Not true. In fact, these nutritional powerhouses have 60 different identified vitamins and phytochemicals that help prevent high blood pressure, cardiovascular disease and several types of cancers.
They are especially high in Vitamin B6 (21 percent of the recommended daily value in a single cup), which — besides its cardiovascular protection properties — helps to build cells, enhance sleep performance and response to stress, and jack up athletic performance and endurance.
Perfect for college students, no? Unfortunately, they don’t work in pill form, but that’s just one more reason to love potatoes.
Of course, there are a lot more nutritional properties to the humble potato, such as Vitamin C and potassium. And potatoes are only a tiny portion of what the human science has yet to discover.
Rachael Ray will approve of this one. With a single potato, you can make a satisfying, healthy and delicious meal in 30 minutes flat, maybe even less.
The best thing about the potato is that it has a bland, neutral taste. It lacks the deep sweetness of its distant cousin, the sweet potato, but that just means it makes a versatile and terrific counterpart to a wider variety of foods.
Beside the three common baking, deep-frying and boiling techniques, potatoes can also be stuffed, grated, pan-fried, pureed, glazed, twice-baked, scalloped and griddled into salads, gratins, pancakes, muffins, cakes, creams, soups, pastas and casseroles.
If that made your head spin, wait until you find out that you can make your own potato chips with a microwave.
Just grab a good sturdy knife and slice the potato into thin rounds.
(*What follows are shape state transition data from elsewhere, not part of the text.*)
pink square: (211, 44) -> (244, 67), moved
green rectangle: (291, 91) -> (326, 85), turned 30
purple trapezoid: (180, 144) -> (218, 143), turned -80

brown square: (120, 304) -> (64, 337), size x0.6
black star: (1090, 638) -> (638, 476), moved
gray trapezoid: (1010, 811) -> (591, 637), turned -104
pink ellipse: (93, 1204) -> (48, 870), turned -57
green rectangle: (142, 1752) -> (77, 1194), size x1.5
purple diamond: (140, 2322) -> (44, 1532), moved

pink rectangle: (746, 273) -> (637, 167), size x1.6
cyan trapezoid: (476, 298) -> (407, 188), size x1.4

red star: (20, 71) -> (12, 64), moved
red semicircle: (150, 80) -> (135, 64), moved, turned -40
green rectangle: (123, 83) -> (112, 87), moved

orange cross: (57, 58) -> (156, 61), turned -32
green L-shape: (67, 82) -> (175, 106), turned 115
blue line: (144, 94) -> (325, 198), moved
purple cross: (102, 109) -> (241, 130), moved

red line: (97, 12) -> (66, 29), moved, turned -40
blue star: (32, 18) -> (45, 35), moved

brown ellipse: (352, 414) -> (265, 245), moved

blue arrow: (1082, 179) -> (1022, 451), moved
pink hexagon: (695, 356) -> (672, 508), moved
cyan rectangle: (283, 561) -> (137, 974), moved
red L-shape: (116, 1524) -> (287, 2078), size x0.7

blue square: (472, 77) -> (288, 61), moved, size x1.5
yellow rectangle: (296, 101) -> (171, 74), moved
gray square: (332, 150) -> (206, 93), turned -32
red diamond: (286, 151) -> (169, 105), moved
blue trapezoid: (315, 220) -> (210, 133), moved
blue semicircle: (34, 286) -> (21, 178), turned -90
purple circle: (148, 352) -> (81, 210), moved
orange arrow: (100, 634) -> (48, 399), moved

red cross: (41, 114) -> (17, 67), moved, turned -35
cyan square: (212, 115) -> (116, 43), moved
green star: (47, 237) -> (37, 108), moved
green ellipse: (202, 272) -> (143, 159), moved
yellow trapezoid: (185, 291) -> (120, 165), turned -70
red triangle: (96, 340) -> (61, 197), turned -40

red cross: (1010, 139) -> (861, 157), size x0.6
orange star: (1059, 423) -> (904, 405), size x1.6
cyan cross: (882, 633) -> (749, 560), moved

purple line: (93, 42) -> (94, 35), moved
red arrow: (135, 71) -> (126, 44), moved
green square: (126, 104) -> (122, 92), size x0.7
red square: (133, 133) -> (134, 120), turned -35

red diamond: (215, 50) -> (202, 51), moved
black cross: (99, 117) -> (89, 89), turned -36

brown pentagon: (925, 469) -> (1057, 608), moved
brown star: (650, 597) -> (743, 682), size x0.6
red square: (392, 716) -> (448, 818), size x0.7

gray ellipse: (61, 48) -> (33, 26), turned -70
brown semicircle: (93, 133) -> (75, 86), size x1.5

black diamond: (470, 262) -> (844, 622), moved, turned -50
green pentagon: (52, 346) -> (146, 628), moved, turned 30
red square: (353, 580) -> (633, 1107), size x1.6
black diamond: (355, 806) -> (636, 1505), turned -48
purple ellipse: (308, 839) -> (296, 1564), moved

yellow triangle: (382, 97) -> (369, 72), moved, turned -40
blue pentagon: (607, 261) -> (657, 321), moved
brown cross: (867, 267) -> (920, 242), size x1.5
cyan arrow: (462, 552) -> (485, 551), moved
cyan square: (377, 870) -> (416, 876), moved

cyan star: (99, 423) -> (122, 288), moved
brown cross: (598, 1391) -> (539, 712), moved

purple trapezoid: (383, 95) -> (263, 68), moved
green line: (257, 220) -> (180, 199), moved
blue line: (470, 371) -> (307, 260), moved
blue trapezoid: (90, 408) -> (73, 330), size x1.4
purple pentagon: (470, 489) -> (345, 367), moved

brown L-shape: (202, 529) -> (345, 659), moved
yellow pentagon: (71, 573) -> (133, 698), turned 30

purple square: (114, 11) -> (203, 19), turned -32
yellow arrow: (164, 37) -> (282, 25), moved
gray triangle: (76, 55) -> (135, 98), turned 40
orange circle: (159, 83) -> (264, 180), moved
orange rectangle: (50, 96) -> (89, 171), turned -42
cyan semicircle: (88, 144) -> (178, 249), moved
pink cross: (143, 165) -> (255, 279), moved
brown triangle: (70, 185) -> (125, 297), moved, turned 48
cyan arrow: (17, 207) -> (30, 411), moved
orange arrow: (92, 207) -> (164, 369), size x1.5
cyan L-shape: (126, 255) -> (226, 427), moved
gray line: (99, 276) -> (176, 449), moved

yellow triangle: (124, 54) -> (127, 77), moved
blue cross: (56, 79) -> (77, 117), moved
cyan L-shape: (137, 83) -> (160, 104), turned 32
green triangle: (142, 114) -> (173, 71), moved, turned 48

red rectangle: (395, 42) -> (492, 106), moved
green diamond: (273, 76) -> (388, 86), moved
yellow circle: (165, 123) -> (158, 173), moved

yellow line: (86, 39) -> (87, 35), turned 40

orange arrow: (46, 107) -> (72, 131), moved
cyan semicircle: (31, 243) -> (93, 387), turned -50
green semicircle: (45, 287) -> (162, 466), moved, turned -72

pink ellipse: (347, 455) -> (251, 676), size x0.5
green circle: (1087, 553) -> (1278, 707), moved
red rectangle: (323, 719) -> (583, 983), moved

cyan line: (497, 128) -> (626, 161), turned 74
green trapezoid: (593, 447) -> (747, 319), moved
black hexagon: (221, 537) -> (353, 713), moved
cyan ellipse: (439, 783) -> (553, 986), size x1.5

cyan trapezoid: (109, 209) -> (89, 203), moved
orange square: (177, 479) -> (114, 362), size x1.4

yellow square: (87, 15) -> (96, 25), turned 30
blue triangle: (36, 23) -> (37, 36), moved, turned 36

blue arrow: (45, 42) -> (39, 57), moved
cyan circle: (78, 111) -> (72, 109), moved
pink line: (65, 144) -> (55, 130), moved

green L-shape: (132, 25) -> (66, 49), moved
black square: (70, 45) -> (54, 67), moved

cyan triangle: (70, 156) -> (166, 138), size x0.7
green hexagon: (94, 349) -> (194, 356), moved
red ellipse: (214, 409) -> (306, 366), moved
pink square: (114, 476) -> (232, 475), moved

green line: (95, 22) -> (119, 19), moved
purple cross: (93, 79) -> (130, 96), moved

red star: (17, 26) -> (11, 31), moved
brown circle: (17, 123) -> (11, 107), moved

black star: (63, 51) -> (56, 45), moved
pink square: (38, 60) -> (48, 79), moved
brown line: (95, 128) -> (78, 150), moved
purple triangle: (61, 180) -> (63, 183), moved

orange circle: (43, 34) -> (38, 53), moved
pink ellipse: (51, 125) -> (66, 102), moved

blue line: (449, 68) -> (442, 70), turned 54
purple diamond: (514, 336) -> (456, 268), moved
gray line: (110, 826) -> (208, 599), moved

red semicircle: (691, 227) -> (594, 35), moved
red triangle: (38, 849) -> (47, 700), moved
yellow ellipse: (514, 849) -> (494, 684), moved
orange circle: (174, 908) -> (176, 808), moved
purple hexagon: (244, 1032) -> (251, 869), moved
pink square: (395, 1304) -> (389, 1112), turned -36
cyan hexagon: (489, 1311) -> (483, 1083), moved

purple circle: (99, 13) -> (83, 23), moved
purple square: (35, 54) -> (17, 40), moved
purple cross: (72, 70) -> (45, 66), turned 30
You want them as skinny as possible. Then toss them with olive oil, salt and pepper; maybe add a splash of vinegar and hot sauce or a sprinkle of dried herbs if you’re feeling fancy. Layer the oil-coated slices on a Pam-sprayed plate, zap them in the microwave on high for five to seven minutes and presto! Instant potato chips — not out of a five-month-old bag.
Never underestimate the miraculous power of bacon fat, which is the secret gem of cooking. Chop some potatoes up into cubes while rendering some bacon slabs in a pan, then fry them together with salt and pepper, maybe even a handful of raisins. A runny fried egg on top and you’ve got your perfect hangover meal.
And when in doubt, just boil or bake a large potato (two for me) until tender, split it down the middle and top it with whatever condiments and junk you can find in your fridge.
Some suggestions: salsa and sour cream, barbecue sauce and pineapples, leftover spaghetti meat sauce and Parmesan, hotdogs and eggs, caramelized onions and apples with oozing Brie. You can go as basic or as wacky as you want.
Po-tay-toes, po-tah-toes. Any way you pronounce them, prepare them and cook them, they ought to be celebrated for the economical, versatile and delicious culinary gems that they are.
Sophia Lee is a sophomore majoring in print and digital journalism. Her column, “That’s What She Ate,” runs Mondays.